It’s easy to see why ransomware aimed at businesses is such a cash cow for criminals: for every Norsk Hydro and Fujifilm that refuses to pay the ransom, there is a Colonial Pipeline and JBS USA that pays up millions.
A recent Randori survey that polled 400 security decision-makers across the US confirms that impression: among the companies that were hit by ransomware in the past two years, 47% have paid the ransom.
How many have been hit?
According to the same survey, ransomware struck nearly half of businesses within the past 24 months!
The threat is so ubiquitous that 74% of the polled security leaders said that, in this day and age, ransomware is simply a cost of doing business.
Should ransom payments be prohibited or not? The question is so difficult to answer that even the Institute for Security and Technology’s Ransomware Task Force could not provide a definitive opinion.
What to do before and after you’ve been hit?
While the White House urges private sector organizations to implement a number of defenses against ransomware, most of those already hit by ransomware are already working on it.

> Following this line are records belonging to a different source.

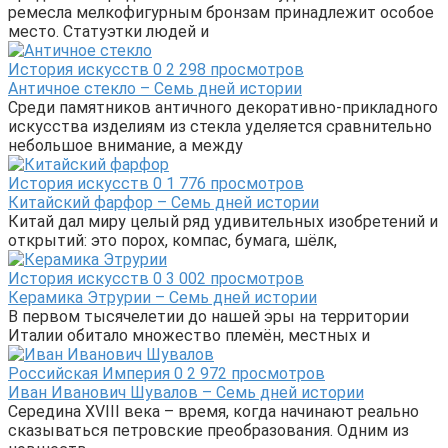
ремесла мелкофигурным бронзам принадлежит особое
место. Статуэтки людей и
История искусств
0
2 298 просмотров
Античное стекло – Семь дней истории
Среди памятников античного декоративно-прикладного
искусства изделиям из стекла уделяется сравнительно
небольшое внимание, а между
История искусств
0
1 776 просмотров
Китайский фарфор – Семь дней истории
Китай дал миру целый ряд удивительных изобретений и
открытий: это порох, компас, бумага, шёлк,
История искусств
0
3 002 просмотров
Керамика Этрурии – Семь дней истории
В первом тысячелетии до нашей эры на территории
Италии обитало множество племён, местных и
Российская Империя
0
2 972 просмотров
Иван Иванович Шувалов – Семь дней истории
Середина XVIII века – время, когда начинают реально
сказываться петровские преобразования. Одним из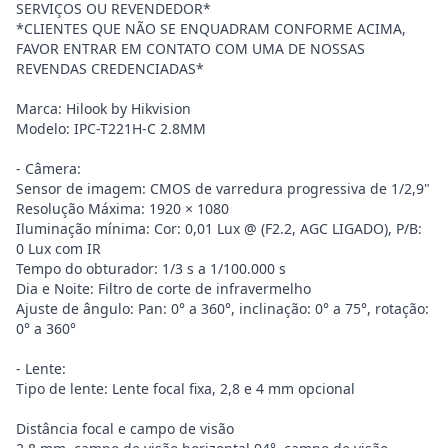
SERVIÇOS OU REVENDEDOR*
*CLIENTES QUE NÃO SE ENQUADRAM CONFORME ACIMA,
FAVOR ENTRAR EM CONTATO COM UMA DE NOSSAS
REVENDAS CREDENCIADAS*
Marca: Hilook by Hikvision
Modelo: IPC-T221H-C 2.8MM
- Câmera:
Sensor de imagem: CMOS de varredura progressiva de 1/2,9"
Resolução Máxima: 1920 × 1080
Iluminação mínima: Cor: 0,01 Lux @ (F2.2, AGC LIGADO), P/B:
0 Lux com IR
Tempo do obturador: 1/3 s a 1/100.000 s
Dia e Noite: Filtro de corte de infravermelho
Ajuste de ângulo: Pan: 0° a 360°, inclinação: 0° a 75°, rotação:
0° a 360°
- Lente:
Tipo de lente: Lente focal fixa, 2,8 e 4 mm opcional
Distância focal e campo de visão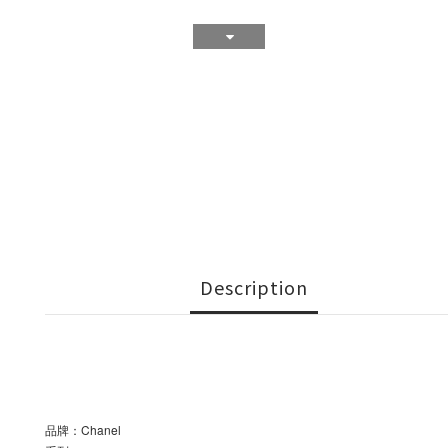
Description
品牌：Chanel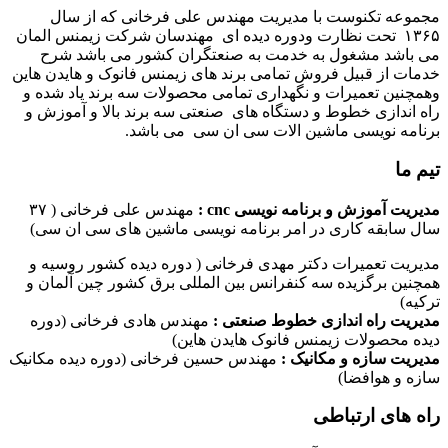
مجموعه تکنوست با مدیریت مهندس علی فرخانی که از سال
۱۳۶۵ تحت نظارت ودوره دیده ای مهندسان شرکت زیمنس المان
می باشد مشغول به خدمت به صنعتگران کشور می باشد شرح
خدمات از قبیل فروش تمامی برند های زیمنس فانوک و هایدن هاین
وهمچنین تعمیرات و نگهداری تمامی محصولات سه برند یاد شده و
راه اندازی خطوط و دستگاه های صنعتی سه برند بالا و آموزش و
برنامه نویسی ماشین الات سی ان سی می باشد.
تیم ما
مدیریت آموزش و برنامه نویسی cnc :
مهندس علی فرخانی ( ۳۷
سال سابقه کاری در امر برنامه نویسی ماشین های سی ان سی)
مدیریت تعمیرات دکتر مهدی فرخانی ( دوره دیده کشور روسیه و
همچنین برگزیده سه کنفرانس بین المللی برق کشور چین آلمان و
ترکیه)
مدیریت راه اندازی خطوط صنعتی :
مهندس هادی فرخانی (دوره
دیده محصولات زیمنس فانوک هایدن هاین)
مدیریت سازه و مکانیک :
مهندس حسین فرخانی (دوره دیده مکانیک
سازه و هوافضا)
راه های ارتباطی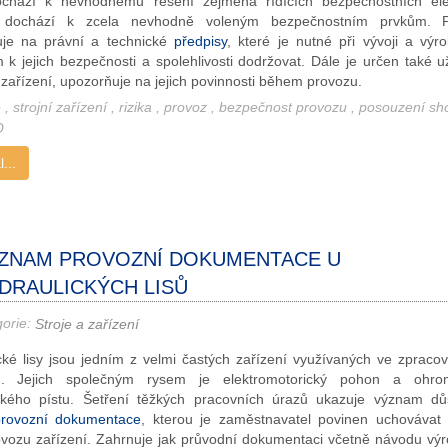
ochází k nevhodnému řešení zejména řídících bezpečnostních elek
 dochází k zcela nevhodně voleným bezpečnostním prvkům. P
uje na právní a technické
předpisy
, které je nutné při vývoji a výro
 k jejich bezpečnosti a spolehlivosti dodržovat. Dále je určen také u
 zařízení, upozorňuje na jejich povinnosti během provozu.
e
,
strojní zařízení
,
rizika
,
provoz
,
bezpečnost provozu
,
posouzení s
O
...
ZNAM PROVOZNÍ DOKUMENTACE U
DRAULICKÝCH LISŮ
gorie:
Stroje a zařízení
cké lisy jsou jedním z velmi častých zařízení využívaných ve zpraco
u. Jejich společným rysem je elektromotorický pohon a ohro
ckého pístu. Šetření těžkých pracovních úrazů ukazuje význam d
provozní dokumentace
, kterou je zaměstnavatel povinen uchovávat
vozu zařízení. Zahrnuje jak průvodní dokumentaci včetně návodu výr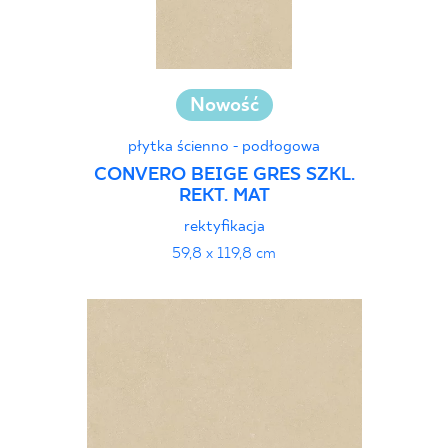
Nowość
płytka ścienno - podłogowa
CONVERO BEIGE GRES SZKL.
REKT. MAT
rektyfikacja
59,8 x 119,8 cm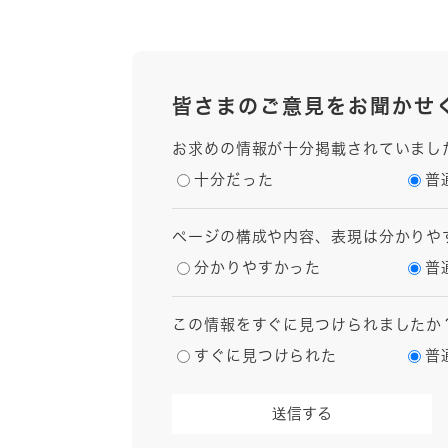
皆さまのご意見をお聞かせ
お求めの情報が十分掲載されていまし
十分だった
普
ページの構成や内容、表現は分かりや
分かりやすかった
普
この情報をすぐに見つけられましたか
すぐに見つけられた
普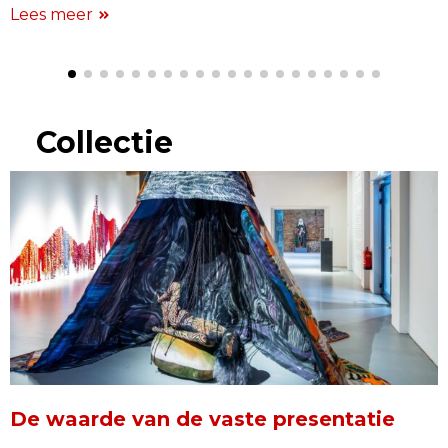
Lees meer
Collectie
De waarde van de vaste presentatie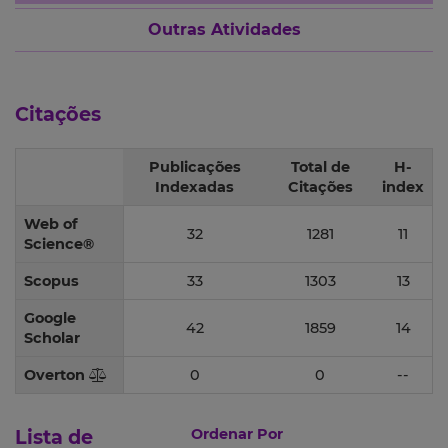
Outras Atividades
Citações
Publicações
Total de
H-
Indexadas
Citações
index
Web of
32
1281
11
Science®
Scopus
33
1303
13
Google
42
1859
14
Scholar
Overton
0
0
--
Lista de
Ordenar Por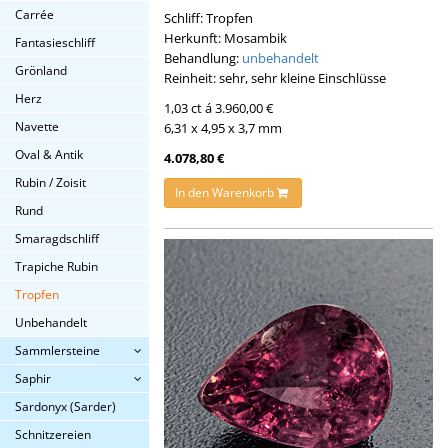
Carrée
Schliff: Tropfen
Herkunft: Mosambik
Fantasieschliff
Behandlung:
unbehandelt
Grönland
Reinheit: sehr, sehr kleine Einschlüsse
Herz
1,03 ct á 3.960,00 €
Navette
6,31 x 4,95 x 3,7 mm
Oval & Antik
4.078,80 €
Rubin / Zoisit
In den Warenkorb
Rund
Smaragdschliff
Trapiche Rubin
Tropfen
Unbehandelt
Sammlersteine
Saphir
Sardonyx (Sarder)
Schnitzereien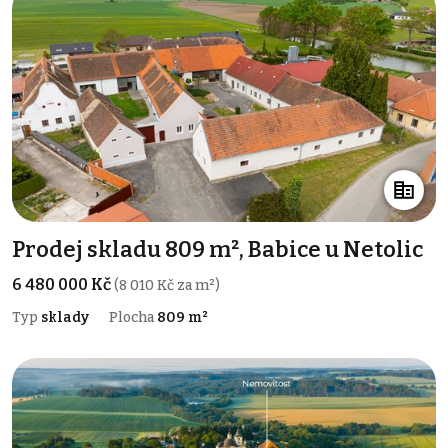
Prodej skladu 809 m², Babice u Netolic
6 480 000 Kč
(8 010 Kč za m²)
Typ
sklady
Plocha
809 m²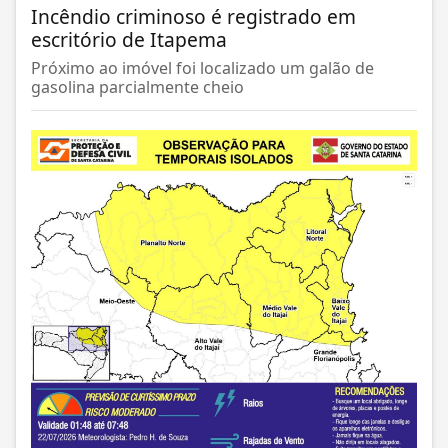
Incêndio criminoso é registrado em
escritório de Itapema
Próximo ao imóvel foi localizado um galão de
gasolina parcialmente cheio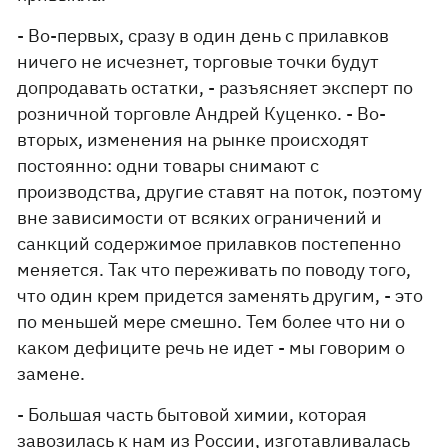
- Во-первых, сразу в один день с прилавков
ничего не исчезнет, торговые точки будут
допродавать остатки, - разъясняет эксперт по
розничной торговле Андрей Куценко. - Во-
вторых, изменения на рынке происходят
постоянно: одни товары снимают с
производства, другие ставят на поток, поэтому
вне зависимости от всяких ограничений и
санкций содержимое прилавков постепенно
меняется. Так что переживать по поводу того,
что один крем придется заменять другим, - это
по меньшей мере смешно. Тем более что ни о
каком дефиците речь не идет - мы говорим о
замене.
- Большая часть бытовой химии, которая
завозилась к нам из России, изготавливалась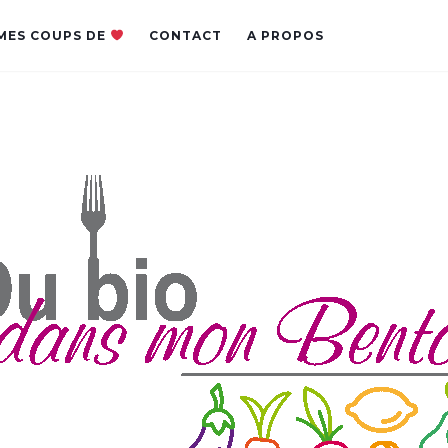
MES COUPS DE
CONTACT
A PROPOS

87% of decision makers belonging to that group have changed their security strategy and 40% are increasing their spend. According to the survey, companies shifted their strategy to increase focus on prevention (51%), resiliency (48%), visibility (47%), EDR & disaster recovery (46%).
“Faced with a growing onslaught of attacks, security teams are increasingly looking to adopt more proactive and innovative ways to reduce their operational risk from ransomware,” the company noted.
Randori’s recommendations to reduce enterprise ransomware risks include:
- Knowing what’s exposed and hardening the external attack surface
- Finding a solution for blocking phishing attempts
- Hardening the organization’s top targets first
- Testing the organization’s managed detection and response (MDR) and incident response (IR) capabilities, and
- Creating redundancies and backups.